To survive, other VCs say, the dotcoms will have to tap multiple sources of revenue. “The economics of the internet business is different in India and it is important for internet-based businesses to have an offline strategy as well,” says Avnish Bajaj, who launched Baazee.com and has since co-founded Matrix Partners, which has investments in internetbased companies such as ItzCash Card, Seventymm, and Asklaila. “I am not worried about the number of players.
The problem arises when there is a disconnect between the concept innovation and execution of the project,” says Alok Mittal, Managing Director, Canaan Partners, which has invested in Bharatmatrimony. com. “Those who can sustain and invest until the expected growth comes in 2-3 years will stand to gain,” adds Mrutyunjay Mishra, Cofounder, JuxtConsult.
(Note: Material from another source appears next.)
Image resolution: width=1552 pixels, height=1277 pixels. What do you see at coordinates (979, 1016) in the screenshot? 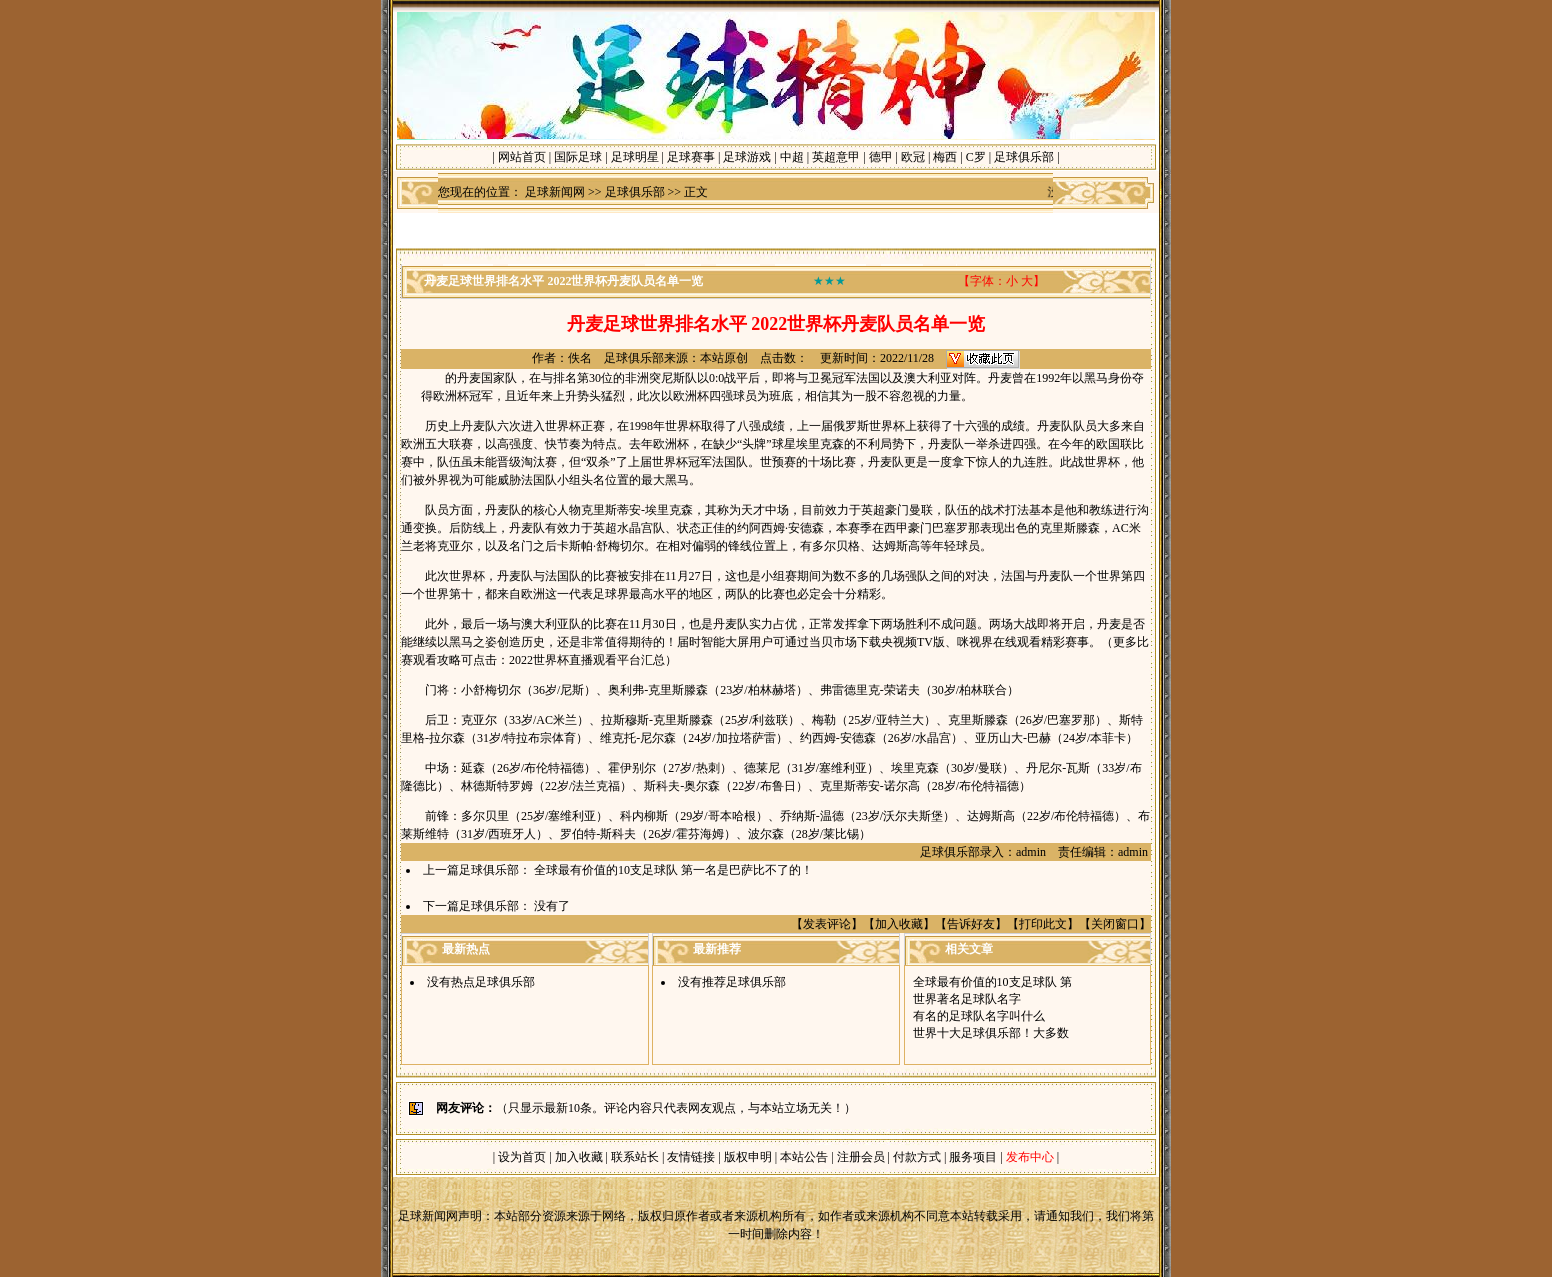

Growth is on its way, but slower than expected. According to the Internet in India (I Cube) Report 2007, published jointly by the Internet and Mobile Association of India and IMRB International, the number of internet users in India in the ‘ever’ user or claimed user category touched 46 million in September 2007 from 32.2 million in September 2006. During the same period, the number of active internet users reached 32 million. But is a growth of 40 per cent yearon-year fast enough? “Relative to what can be achieved and what needs to be achieved, the growth rate is not very satisfactory,” admits Subho Ray, President, IAMAI.
Less than satisfactory growth, however, is unlikely to deter India’s starry-eyed entrepreneurs or the equally fervent VCs. For now, everyone’s looking at what can be, not what is.